There's still plenty of time for WWE to prove me wrong on this, and maybe they will, but at the moment it's hard for me to imagine caring very much about the Elimination Chamber card. With four matches already set, plus the announced Grayson Waller segment with Cody Rhodes and Seth Rollins, that's probably the whole shebang outside of maybe one more undercard match. And considering how those matches are likely to play out, it's really difficult to see this as anything other than a glorified house show.


Probably the easiest match to get behind at this point is Damian Priest and Finn Balor vs. Pete Dunne and Tyler Bate for the tag titles, just because there's at least a little hope we don't know the outcome. The Judgment Day will probably win, just because after literal years of being held by wrestlers hovering around the main event picture, the tag belts feel a little bigger than the newly re-formed British Strong Style ... but they might not, you never know! Judgment Day's direction heading into WrestleMania is unclear at the moment, so there are more possibilities for the finish with this one.

The other three, however, seem pretty cut and dried. Drew McIntyre is winning the men's Elimination Chamber (he's the only person in the match who would make a ounce of sense as Rollins' opponent) and Becky Lynch is winning the women's Elimination Chamber to set up a WrestleMania match with Rhea Ripley, who will defeat Nia Jax. Is there anyone at all who believes that isn't happening after WWE prematurely blew their load on the Lynch/Ripley feud at the WrestleMania Kickoff event or whatever? Is anybody not picking those three people to win those three matches?

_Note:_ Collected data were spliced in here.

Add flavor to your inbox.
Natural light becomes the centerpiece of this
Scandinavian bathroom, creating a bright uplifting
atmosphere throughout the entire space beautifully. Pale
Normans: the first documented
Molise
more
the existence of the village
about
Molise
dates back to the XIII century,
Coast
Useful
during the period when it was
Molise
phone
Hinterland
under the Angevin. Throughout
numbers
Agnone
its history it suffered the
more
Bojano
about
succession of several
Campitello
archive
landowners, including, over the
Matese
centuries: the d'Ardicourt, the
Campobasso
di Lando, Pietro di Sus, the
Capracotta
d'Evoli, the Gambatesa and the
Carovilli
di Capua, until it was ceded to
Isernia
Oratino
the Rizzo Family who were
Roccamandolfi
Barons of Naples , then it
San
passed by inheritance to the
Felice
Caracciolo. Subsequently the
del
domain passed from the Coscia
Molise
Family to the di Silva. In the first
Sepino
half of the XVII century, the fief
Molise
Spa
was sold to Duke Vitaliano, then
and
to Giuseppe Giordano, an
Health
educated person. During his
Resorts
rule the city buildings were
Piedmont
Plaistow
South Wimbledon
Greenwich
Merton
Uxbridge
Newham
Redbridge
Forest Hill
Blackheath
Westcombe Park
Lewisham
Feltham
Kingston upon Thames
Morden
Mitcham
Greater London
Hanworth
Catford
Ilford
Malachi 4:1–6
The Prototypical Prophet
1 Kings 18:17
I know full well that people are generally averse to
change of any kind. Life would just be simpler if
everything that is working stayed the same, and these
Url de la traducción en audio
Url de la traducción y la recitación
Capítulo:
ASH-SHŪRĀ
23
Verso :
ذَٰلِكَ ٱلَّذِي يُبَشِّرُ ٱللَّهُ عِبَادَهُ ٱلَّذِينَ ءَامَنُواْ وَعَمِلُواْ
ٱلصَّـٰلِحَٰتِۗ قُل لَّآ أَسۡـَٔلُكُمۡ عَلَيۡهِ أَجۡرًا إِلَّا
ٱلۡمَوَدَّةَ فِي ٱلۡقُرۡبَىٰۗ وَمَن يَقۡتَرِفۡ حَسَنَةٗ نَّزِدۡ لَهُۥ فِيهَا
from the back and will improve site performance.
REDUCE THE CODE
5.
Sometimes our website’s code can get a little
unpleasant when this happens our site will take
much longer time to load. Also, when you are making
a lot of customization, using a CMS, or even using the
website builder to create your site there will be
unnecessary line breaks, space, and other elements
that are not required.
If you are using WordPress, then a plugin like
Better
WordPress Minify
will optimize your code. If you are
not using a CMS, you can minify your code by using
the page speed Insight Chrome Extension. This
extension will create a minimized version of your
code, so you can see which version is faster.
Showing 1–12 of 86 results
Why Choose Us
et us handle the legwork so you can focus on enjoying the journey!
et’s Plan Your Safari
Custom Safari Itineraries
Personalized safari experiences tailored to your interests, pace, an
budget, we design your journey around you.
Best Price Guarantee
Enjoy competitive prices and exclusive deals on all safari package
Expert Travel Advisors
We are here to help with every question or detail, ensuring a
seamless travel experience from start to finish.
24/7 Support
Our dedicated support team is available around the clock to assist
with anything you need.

I've often said that predictability isn't necessarily a bad thing, but predictability isn't really the issue here. If the story between Rhea and Becky hadn't already started going into this match, most people would probably still have taken them both to win. Launching that feud before Elimination Chamber doesn't make their matches predictable — it actively makes their matches not matter at all (not the result, not the finish, not any of it) by directly showing us what comes next. As a wise man might say, that's not a prediction, it's a spoiler.

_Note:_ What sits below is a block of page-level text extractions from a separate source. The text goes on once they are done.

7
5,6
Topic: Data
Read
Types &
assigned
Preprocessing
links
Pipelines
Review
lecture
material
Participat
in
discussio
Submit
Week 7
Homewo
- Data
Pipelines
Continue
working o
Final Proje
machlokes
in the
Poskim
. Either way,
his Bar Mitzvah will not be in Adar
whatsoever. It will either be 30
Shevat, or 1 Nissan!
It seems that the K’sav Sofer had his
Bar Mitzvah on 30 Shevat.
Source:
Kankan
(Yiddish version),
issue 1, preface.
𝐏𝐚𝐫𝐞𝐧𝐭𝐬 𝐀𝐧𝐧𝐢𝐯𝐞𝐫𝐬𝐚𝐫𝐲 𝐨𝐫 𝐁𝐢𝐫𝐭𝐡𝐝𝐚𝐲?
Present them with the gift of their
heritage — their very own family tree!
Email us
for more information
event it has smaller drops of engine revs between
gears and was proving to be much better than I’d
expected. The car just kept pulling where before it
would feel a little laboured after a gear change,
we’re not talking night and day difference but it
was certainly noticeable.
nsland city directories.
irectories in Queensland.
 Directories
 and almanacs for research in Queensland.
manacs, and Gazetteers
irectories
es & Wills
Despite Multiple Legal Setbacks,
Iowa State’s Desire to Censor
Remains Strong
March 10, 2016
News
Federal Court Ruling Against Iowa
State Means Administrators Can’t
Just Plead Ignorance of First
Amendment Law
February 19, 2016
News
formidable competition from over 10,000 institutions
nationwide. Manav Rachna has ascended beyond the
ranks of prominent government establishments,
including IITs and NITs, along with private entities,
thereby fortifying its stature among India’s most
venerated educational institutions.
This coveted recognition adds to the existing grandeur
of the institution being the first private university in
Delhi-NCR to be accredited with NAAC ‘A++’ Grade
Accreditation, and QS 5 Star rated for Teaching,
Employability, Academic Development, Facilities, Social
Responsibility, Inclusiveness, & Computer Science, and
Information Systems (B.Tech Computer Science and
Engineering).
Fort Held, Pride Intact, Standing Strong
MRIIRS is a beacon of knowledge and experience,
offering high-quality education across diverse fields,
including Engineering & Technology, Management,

Even worse than that, though, is the fact that so far these Elimination Chamber rosters look pretty dull in terms of potential conflicts. LA Knight is in the match, but he's feuding with AJ Styles, who isn't. Bobby Lashley is in the match, but he's feuding with Karrion Kross, who isn't. The omission of Sami Zayn is frankly just insane — he's feuding with McIntyre, and if you put Logan Paul and Kevin Owens in on Friday, you would have four guys right there who all have history with each other (except maybe McIntyre and Paul). And similar problems abound in the women's chamber, where the primary avenues for character conflict so far would be Ripley vs. Liv Morgan and Lynch vs. Nia Jax. So of course, Morgan and Lynch and in the Chamber while Ripley and Jax fight for the title. It's a recipe for the wrestling equivalent of empty calories — no real drama, just a bunch of moves in a slightly variant setting.

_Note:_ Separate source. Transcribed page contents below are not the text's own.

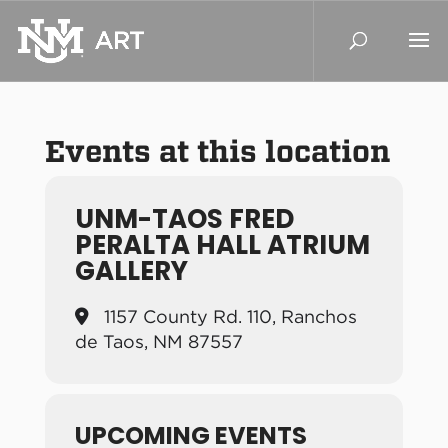
Events at this location
UNM-TAOS FRED
PERALTA HALL ATRIUM
GALLERY
1157 County Rd. 110, Ranchos
de Taos, NM 87557
UPCOMING EVENTS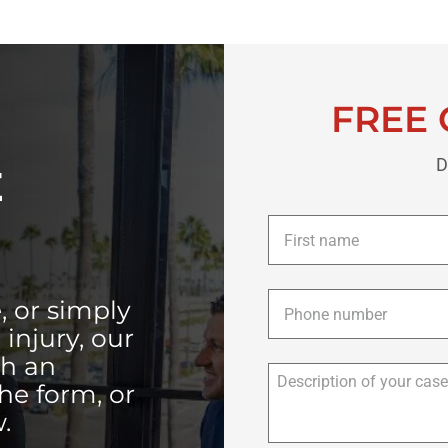
FREE 
D
E
First
name
*
Phone
*
, or simply
injury, our
th an
the form, or
.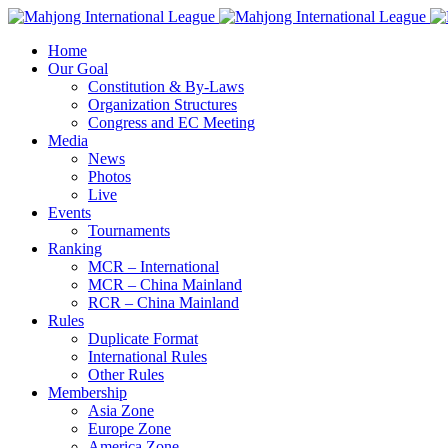
Home
Our Goal
Constitution & By-Laws
Organization Structures
Congress and EC Meeting
Media
News
Photos
Live
Events
Tournaments
Ranking
MCR – International
MCR – China Mainland
RCR – China Mainland
Rules
Duplicate Format
International Rules
Other Rules
Membership
Asia Zone
Europe Zone
America Zone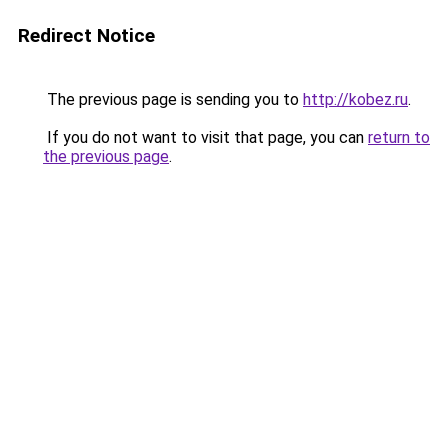
Redirect Notice
The previous page is sending you to
http://kobez.ru
.
If you do not want to visit that page, you can
return to
the previous page
.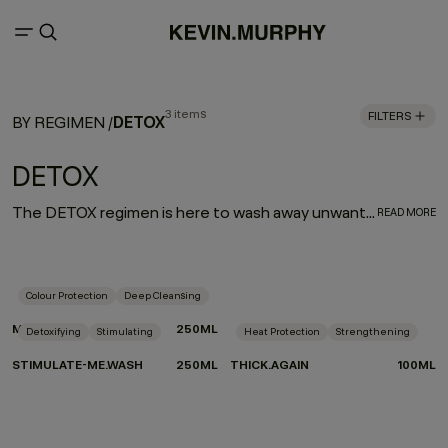
3 items
FILTERS
DETOX
BY REGIMEN
/
DETOX
The DETOX regimen is here to wash away unwanted mineral and product build up while invigorating your hair and scalp. Plant butters and essential oils strengthen and revitalise, while skincare ingredients like alpha hydroxy acids improve hair quality and shine.
READ MORE
Colour Protection
Deep Cleansing
MAXI.WASH
250ML
Detoxifying
Stimulating
Heat Protection
Strengthening
STIMULATE-ME.WASH
250ML
THICK.AGAIN
100ML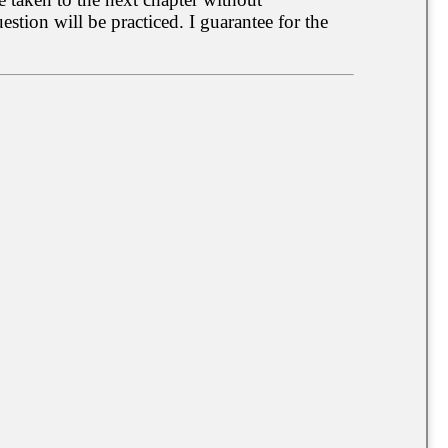
tion will be practiced. I guarantee for the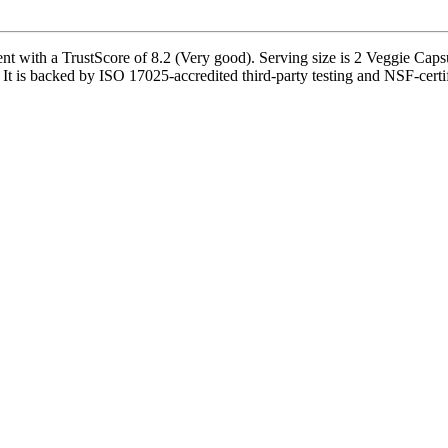
nt with a TrustScore of 8.2 (Very good). Serving size is 2 Veggie Capsu
t is backed by ISO 17025-accredited third-party testing and NSF-certifi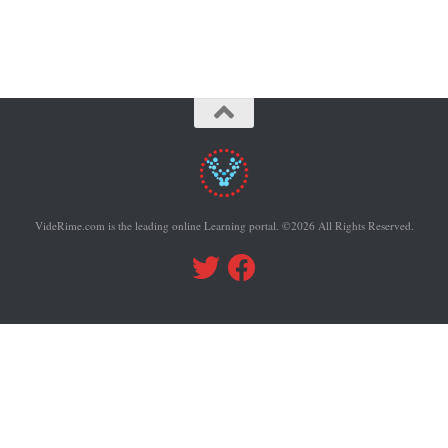
VideRime.com is the leading online Learning portal. ©2026 All Rights Reserved.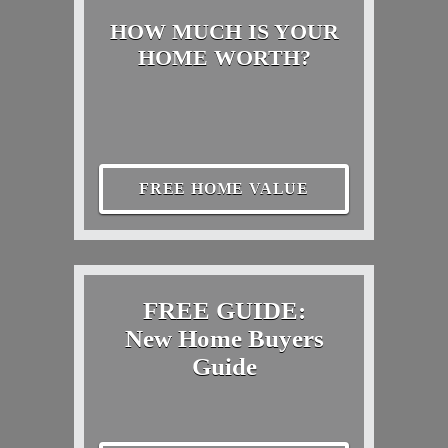
HOW MUCH IS YOUR
HOME WORTH?
FREE HOME VALUE
FREE GUIDE:
New Home Buyers
Guide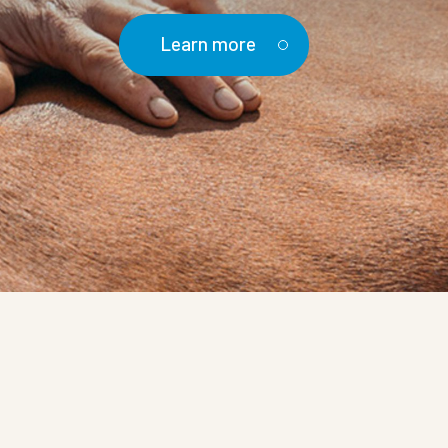
Learn more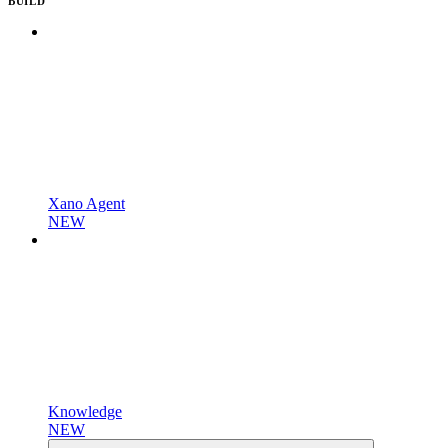
BUILD
Xano Agent
NEW
Knowledge
NEW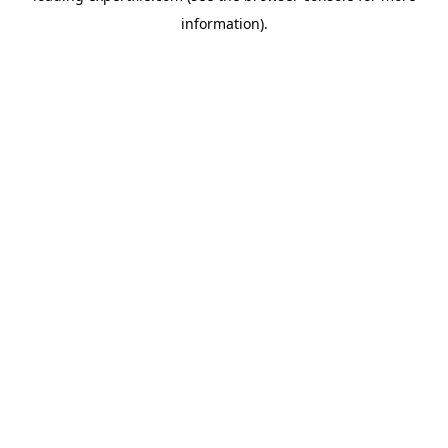
information)
.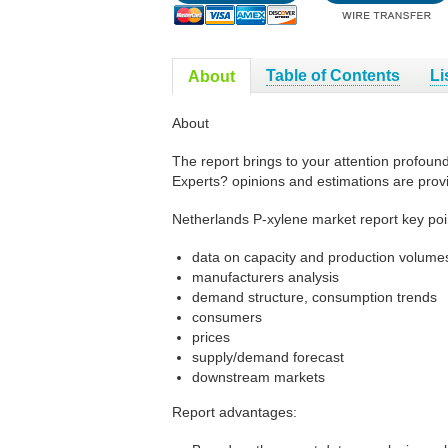
Table of Contents
Li
About
About
The report brings to your attention profoun
Experts? opinions and estimations are prov
Netherlands P-xylene market report key poi
data on capacity and production volumes
manufacturers analysis
demand structure, consumption trends
consumers
prices
supply/demand forecast
downstream markets
Report advantages: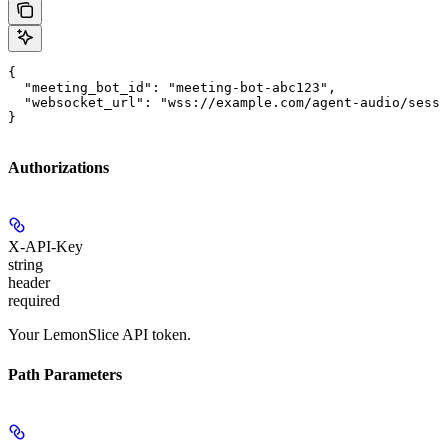
{

  "meeting_bot_id": "meeting-bot-abc123",

  "websocket_url": "wss://example.com/agent-audio/sessi
}
Authorizations
X-API-Key
string
header
required
Your LemonSlice API token.
Path Parameters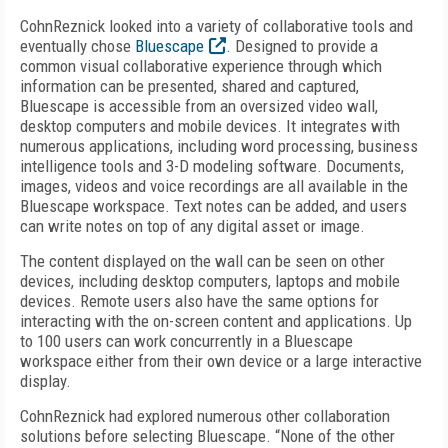
CohnReznick looked into a variety of collaborative tools and
eventually chose
Bluescape
. Designed to provide a
common visual collaborative experience through which
information can be presented, shared and captured,
Bluescape is accessible from an oversized video wall,
desktop computers and mobile devices. It integrates with
numerous applications, including word processing, business
intelligence tools and 3-D modeling software. Documents,
images, videos and voice recordings are all available in the
Bluescape workspace. Text notes can be added, and users
can write notes on top of any digital asset or image.
The content displayed on the wall can be seen on other
devices, including desktop computers, laptops and mobile
devices. Remote users also have the same options for
interacting with the on-screen content and applications. Up
to 100 users can work concurrently in a Bluescape
workspace either from their own device or a large interactive
display.
CohnReznick had explored numerous other collaboration
solutions before selecting Bluescape. “None of the other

As for Seth and Cody ... look, WWE probably thinks this is the big draw for the broader fanbase, but not having Cody, at least, wrestle a match in Perth is weak sauce. This is a card that had CM Punk and Brock Lesnar on it before Punk got hurt and Lesnar got disavowed; are you really just not going to replace any of that star power? Because I have to assume that neither Roman Reigns nor The Rock are flying to Australia for an unannounced cameo appearance in someone else's segment.

Speaking for the Americans in the audience, this PLE is airing damn early, and those of us who live in the western states would have to switch on Peacock and two or three in the morning. On a Saturday. I'm sorry, but no — not with this card, booked this way. Y'all can tell me all about it when I wake up.